● Exercise brief: Search the records below for the word "dialog", then return every line where it appears.

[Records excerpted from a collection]
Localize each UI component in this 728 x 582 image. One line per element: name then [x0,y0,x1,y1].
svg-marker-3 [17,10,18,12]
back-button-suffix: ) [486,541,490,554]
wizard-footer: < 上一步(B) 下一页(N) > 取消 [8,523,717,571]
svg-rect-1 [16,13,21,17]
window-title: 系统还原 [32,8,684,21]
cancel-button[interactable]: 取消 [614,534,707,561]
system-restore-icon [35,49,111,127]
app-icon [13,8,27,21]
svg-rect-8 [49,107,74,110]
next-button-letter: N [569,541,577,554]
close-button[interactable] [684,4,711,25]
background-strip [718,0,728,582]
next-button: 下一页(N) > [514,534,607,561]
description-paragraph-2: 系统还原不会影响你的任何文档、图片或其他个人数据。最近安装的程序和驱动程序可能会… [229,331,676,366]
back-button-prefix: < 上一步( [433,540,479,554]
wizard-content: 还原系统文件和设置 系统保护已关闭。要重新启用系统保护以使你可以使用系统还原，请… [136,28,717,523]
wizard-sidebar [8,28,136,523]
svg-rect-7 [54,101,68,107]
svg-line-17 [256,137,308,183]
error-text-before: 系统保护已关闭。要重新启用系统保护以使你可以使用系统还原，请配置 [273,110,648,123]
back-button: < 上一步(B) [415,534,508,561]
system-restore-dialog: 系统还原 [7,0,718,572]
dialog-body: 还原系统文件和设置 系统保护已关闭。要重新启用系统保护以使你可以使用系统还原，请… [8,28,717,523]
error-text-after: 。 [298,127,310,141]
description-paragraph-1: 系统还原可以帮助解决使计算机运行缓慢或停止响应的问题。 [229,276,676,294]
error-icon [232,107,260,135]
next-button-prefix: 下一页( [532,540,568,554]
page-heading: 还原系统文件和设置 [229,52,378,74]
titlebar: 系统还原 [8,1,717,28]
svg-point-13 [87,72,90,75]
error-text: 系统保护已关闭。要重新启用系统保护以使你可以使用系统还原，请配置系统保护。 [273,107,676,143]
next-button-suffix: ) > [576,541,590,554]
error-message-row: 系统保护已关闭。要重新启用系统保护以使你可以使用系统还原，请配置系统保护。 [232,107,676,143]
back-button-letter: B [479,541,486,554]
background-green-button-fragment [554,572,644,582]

● Written reply:
system-restore-dialog: 系统还原 [7,0,718,572]
dialog-body: 还原系统文件和设置 系统保护已关闭。要重新启用系统保护以使你可以使用系统还原，请… [8,28,717,523]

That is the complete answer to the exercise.